Zur Entscheidung des EuGH:
Im Urteil des EuGH (Große Kammer) vom 23. Oktober 2012 in den verbundenen Rechtssachen C-581/10 und C-629/10 stellte dieser fest, dass die sogenannte Luftverkehr-Verordnung ausdrücklich einen Ausgleichanspruch für Fluggäste verspäteter Flüge nicht vorsehe. Es sei aber davon auszugehen, „dass sich die Fluggäste verspäteter Flüge und die Fluggäste annullierter Flüge im Hinblick auf die Ausgleichsleistung nach der Verordnung Nr. 261/2004 in einer vergleichbaren Situation befinden, da sie ähnliche Unannehmlichkeiten hinnehmen müssen, nämlich einen Zeitverlust von mindestens drei Stunden gegenüber der ursprünglichen Planung ihres Fluges (…).“ Die vorgenannte Verordnung bezwecke den Schutz aller Fluggäste und müsse deshalb dahin ausgelegt werden, „dass Fluggäste von Flügen mit großer Verspätung die gleiche Ausgleichsleistung wie Fluggäste annullierter Flüge beanspruchen können“. Den Fluggästen verspäteter Flüge steht demnach ein Ausgleichsanspruch zu, „wenn sie aufgrund dieser Flüge einen Zeitverlust von drei Stunden oder mehr erleiden, d.h., wenn sie ihr Endziel nicht früher als drei Stunden nach der vom Luftfahrtunternehmen ursprünglich geplanten Ankunftszeit erreichen.

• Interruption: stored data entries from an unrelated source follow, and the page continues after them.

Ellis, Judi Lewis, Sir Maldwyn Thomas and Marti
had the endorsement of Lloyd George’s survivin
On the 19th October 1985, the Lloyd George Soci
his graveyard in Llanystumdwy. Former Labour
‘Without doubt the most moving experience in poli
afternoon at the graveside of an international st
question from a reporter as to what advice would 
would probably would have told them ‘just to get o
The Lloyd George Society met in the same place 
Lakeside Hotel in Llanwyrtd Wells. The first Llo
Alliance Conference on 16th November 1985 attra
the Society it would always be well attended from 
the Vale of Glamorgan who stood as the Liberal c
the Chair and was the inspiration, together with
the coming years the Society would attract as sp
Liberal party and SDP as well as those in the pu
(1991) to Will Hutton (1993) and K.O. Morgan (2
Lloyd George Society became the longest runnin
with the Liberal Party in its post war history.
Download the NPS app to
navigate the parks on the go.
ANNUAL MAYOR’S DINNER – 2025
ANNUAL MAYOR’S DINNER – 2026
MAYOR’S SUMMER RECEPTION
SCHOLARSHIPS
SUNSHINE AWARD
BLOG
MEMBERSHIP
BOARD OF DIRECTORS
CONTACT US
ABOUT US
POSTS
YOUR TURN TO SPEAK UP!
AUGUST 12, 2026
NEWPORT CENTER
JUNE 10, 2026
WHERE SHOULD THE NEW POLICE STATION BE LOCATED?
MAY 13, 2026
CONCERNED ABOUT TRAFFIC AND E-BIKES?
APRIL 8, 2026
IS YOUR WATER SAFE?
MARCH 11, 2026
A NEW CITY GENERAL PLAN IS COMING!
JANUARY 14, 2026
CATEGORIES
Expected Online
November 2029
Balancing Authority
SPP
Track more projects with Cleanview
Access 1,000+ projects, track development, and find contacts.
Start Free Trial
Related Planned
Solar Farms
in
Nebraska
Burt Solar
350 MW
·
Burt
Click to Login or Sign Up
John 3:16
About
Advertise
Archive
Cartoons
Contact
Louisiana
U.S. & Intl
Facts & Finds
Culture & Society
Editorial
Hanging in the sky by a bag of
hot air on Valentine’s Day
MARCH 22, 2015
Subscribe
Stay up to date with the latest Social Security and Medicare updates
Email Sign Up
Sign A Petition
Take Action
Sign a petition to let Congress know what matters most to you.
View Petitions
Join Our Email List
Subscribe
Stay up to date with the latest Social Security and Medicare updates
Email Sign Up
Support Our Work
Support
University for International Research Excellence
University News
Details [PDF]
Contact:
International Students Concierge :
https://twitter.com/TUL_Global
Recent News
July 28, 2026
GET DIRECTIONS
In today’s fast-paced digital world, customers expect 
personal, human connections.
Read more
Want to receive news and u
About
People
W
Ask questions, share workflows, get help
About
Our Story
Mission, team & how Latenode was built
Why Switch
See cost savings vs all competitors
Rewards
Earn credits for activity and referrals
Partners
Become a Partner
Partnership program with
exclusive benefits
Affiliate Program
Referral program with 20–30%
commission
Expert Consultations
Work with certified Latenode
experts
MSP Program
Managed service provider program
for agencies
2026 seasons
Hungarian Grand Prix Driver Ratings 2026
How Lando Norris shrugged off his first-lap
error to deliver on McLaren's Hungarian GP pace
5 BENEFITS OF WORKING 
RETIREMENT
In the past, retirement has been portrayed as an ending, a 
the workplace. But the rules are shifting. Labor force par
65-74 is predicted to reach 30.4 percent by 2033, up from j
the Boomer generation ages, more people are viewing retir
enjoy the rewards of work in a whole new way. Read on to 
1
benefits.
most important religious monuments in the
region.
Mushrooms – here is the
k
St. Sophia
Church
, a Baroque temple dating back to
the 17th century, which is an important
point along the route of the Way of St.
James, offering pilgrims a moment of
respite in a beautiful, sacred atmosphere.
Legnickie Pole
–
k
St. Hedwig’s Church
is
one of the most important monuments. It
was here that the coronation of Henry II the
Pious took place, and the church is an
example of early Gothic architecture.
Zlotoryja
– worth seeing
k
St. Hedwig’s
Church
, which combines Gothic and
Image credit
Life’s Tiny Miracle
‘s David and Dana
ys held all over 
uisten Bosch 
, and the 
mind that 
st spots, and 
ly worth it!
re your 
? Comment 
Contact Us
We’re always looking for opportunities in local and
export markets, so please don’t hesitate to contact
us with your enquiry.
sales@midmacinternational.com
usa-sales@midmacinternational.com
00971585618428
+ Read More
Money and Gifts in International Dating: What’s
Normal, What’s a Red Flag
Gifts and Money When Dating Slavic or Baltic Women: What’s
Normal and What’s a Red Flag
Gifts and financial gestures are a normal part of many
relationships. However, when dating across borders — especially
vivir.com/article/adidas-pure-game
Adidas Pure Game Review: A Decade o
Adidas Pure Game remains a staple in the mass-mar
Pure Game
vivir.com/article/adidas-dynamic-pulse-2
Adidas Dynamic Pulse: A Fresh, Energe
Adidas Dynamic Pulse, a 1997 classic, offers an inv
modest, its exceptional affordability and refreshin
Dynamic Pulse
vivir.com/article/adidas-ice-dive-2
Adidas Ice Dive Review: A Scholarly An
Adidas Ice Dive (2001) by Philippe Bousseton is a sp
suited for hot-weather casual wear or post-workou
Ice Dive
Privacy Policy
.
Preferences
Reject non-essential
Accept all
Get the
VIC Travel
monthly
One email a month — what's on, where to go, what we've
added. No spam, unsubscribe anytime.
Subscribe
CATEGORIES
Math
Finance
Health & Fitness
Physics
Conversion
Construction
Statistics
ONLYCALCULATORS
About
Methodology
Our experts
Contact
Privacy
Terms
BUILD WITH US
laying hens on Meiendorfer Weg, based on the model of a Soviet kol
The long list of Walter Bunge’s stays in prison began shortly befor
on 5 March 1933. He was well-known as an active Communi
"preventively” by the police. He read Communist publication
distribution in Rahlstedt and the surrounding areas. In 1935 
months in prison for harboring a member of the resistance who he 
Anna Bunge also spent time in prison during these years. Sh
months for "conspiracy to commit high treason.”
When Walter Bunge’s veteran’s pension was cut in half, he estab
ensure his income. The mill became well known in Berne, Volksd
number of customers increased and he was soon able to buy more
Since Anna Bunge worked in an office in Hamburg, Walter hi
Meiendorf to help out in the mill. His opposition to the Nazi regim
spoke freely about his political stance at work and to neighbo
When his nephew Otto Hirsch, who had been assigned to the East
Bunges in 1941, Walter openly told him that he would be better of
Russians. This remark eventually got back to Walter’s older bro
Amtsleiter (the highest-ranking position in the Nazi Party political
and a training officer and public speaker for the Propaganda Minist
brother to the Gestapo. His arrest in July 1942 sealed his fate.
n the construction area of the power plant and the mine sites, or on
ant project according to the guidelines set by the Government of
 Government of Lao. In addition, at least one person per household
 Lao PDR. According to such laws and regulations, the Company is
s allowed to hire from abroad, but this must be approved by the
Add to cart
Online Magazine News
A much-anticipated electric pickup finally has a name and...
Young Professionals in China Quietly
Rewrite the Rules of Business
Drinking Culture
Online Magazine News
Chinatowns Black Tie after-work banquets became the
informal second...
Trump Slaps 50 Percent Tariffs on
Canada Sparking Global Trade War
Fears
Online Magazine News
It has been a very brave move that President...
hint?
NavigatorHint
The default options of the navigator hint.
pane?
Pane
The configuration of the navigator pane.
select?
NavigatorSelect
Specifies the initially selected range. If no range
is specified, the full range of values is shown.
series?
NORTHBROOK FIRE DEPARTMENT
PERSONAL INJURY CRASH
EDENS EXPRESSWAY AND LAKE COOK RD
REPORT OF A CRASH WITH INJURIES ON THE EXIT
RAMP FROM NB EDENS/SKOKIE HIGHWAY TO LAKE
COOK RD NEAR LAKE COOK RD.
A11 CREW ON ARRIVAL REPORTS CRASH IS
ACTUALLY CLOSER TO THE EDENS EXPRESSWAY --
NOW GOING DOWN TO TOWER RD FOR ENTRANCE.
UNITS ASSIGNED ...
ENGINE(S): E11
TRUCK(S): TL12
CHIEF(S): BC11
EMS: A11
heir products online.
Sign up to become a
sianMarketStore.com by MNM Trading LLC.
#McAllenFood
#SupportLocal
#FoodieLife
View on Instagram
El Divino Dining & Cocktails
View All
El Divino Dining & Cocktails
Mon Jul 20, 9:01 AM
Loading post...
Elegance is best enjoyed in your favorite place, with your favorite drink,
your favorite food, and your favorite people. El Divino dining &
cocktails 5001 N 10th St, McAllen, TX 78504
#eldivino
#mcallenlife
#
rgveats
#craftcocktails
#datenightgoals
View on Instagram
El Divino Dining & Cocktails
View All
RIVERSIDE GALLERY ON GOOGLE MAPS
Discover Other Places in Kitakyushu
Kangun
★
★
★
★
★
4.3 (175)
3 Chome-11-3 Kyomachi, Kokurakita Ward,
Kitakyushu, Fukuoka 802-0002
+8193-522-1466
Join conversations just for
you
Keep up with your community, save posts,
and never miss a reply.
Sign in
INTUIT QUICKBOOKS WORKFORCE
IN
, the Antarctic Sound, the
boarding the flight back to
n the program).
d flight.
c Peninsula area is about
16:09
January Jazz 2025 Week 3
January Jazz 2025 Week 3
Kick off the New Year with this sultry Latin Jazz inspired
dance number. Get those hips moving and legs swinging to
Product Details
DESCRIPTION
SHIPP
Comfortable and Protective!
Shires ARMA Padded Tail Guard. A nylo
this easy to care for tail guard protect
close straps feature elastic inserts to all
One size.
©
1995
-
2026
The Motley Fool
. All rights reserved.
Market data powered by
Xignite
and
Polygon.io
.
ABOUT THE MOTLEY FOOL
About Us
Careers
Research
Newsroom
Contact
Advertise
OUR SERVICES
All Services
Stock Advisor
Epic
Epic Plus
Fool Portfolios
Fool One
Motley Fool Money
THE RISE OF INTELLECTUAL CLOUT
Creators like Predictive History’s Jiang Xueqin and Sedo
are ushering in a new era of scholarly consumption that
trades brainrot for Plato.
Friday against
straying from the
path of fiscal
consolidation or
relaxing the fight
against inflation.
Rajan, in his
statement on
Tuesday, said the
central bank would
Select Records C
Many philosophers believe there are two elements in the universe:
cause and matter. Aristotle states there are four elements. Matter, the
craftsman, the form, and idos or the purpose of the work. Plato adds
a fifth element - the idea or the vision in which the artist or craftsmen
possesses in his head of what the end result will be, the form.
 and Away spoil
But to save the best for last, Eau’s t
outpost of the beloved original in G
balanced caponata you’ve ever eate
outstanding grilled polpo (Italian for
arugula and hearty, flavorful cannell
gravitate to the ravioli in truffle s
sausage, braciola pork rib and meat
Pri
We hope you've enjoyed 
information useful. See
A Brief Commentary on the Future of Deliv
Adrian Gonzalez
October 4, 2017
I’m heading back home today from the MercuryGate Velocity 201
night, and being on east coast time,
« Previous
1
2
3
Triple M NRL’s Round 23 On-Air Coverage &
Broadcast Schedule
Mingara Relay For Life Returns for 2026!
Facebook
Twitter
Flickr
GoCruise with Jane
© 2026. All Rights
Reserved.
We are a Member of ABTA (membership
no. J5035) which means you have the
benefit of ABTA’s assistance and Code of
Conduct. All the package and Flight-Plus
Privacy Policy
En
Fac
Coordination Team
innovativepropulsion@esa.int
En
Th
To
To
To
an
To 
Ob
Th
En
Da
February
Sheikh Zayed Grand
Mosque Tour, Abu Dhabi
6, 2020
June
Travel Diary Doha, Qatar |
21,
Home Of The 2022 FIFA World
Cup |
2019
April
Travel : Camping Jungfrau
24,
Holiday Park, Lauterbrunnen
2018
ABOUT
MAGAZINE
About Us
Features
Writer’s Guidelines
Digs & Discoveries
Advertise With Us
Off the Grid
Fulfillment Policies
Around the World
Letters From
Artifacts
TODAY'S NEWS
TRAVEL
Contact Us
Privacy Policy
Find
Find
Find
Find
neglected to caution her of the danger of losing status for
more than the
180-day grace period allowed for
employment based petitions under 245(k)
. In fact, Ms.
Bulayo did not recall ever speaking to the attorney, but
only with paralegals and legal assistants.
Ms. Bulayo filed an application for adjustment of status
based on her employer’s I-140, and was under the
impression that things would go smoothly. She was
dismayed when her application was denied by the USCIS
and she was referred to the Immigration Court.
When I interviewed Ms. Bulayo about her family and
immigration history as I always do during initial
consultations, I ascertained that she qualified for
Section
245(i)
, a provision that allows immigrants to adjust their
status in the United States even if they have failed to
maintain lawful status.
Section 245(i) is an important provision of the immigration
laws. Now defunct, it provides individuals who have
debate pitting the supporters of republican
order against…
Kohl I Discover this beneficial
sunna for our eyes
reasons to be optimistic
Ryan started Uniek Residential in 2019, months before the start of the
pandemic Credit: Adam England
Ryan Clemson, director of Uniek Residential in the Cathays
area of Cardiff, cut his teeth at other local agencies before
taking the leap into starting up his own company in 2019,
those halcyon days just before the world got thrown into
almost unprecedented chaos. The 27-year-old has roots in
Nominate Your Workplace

Eine solche Verspätung begründet jedoch dann keinen Ausgleichsanspruch der Fluggäste, wenn das Luftfahrtunternehmen nachweisen kann, dass die große Verspätung auf außergewöhnliche Umstände zurückgeht, die sich auch dann nicht hätten vermeiden lassen, wenn alle zumutbaren Maßnahmen ergriffen worden wären, also auf Umstände, die von dem Luftfahrtunternehmen tatsächlich nicht zu beherrschen sind.“ Obwohl der ggf. zu zahlende Ausgleich für die Luftfahrtunternehmen eindeutige finanzielle Konsequenzen habe, könne dies jedoch gegenüber dem Ziel eines erhöhten Schutzes der Fluggäste nicht als unverhältnismäßig angesehen werden. Darüber hinaus könne die Höhe der Ausgleichzahlungen, die je nach Entfernung der betreffenden Flüge auf € 250, € 400 oder € 600 festgesetzt werde, im Einzelfall ja noch um bis zu 50% gekürzt werden, wenn die entsprechenden Voraussetzungen vorlägen.

Praxistipp:
Sollte jemand von einer erheblichen Flugverspätung betroffen sein und eine Geltendmachung von Schadensersatz erwägen, ist es ratsam, zumindest die Daten der Verspätung festzuhalten (z.B. auch durch eine Handy-Fotographie) und gegebenenfalls auch den Namen und die Anschrift mit anderen Betroffenen auszutauschen, um diese im Streitfall als Zeugen benennen zu können.